The PIM community has long assumed interchangeability between bit-parallel (BP) and bit-serial (BS) data layouts, lacking workload-aware, systematic criteria for layout selection. Method: This work introduces the first workload-characteristic-driven data layout selection methodology, employing area-equivalent, cycle-accurate architectural modeling and comprehensive evaluation via MIMDRAM microbenchmarks and PIMBench application workloads. Contribution/Results: We identify the performance boundary between BP and BS layouts: BP excels in control-flow-intensive workloads, whereas BS significantly outperforms BP in low-precision AI computations. Our findings refute the implicit assumption of a universally optimal layout, establishing a theoretical foundation and practical framework for hybrid layout design. Crucially, we demonstrate that no single layout is optimal across diverse workloads—layout selection must be workload-specific.

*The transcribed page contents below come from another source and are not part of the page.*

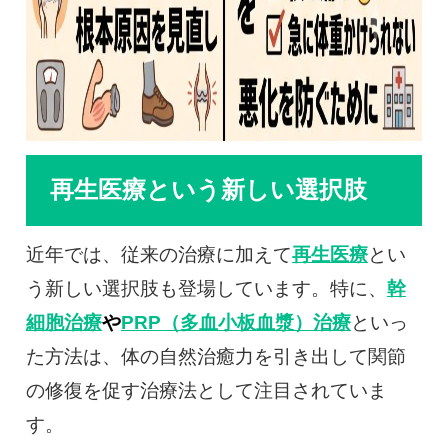
再生医療という新しい選択肢
近年では、従来の治療に加えて
再生医療
とい
う新しい選択肢も登場しています。特に、
幹
細胞治療
や
PRP（多血小板血漿）治療
といっ
た方法は、体の自然治癒力を引き出して関節
の修復を促す治療法として注目されていま
す。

Processing-in-Memory (PIM) is a promising approach to overcoming the memory-wall bottleneck. However, the PIM community has largely treated its two fundamental data layouts, Bit-Parallel (BP) and Bit-Serial (BS), as if they were interchangeable. This implicit "one-layout-fits-all" assumption, often hard-coded into existing evaluation frameworks, creates a critical gap: architects lack systematic, workload-driven guidelines for choosing the optimal data layout for their target applications. To address this gap, this paper presents the first systematic, workload-driven characterization of BP and BS PIM architectures. We develop iso-area, cycle-accurate BP and BS PIM architectural models and conduct a comprehensive evaluation using a diverse set of benchmarks. Our suite includes both fine-grained microworkloads from MIMDRAM to isolate specific operational characteristics, and large-scale applications from the PIMBench suite, such as the VGG network, to represent realistic end-to-end workloads. Our results quantitatively demonstrate that no single layout is universally superior; the optimal choice is strongly dependent on workload characteristics. BP excels on control-flow-intensive tasks with irregular memory access patterns, whereas BS shows substantial advantages in massively parallel, low-precision (e.g., INT4/INT8) computations common in AI. Based on this characterization, we distill a set of actionable design guidelines for architects. This work challenges the prevailing one-size-fits-all view on PIM data layouts and provides a principled foundation for designing next-generation, workload-aware, and potentially hybrid PIM systems.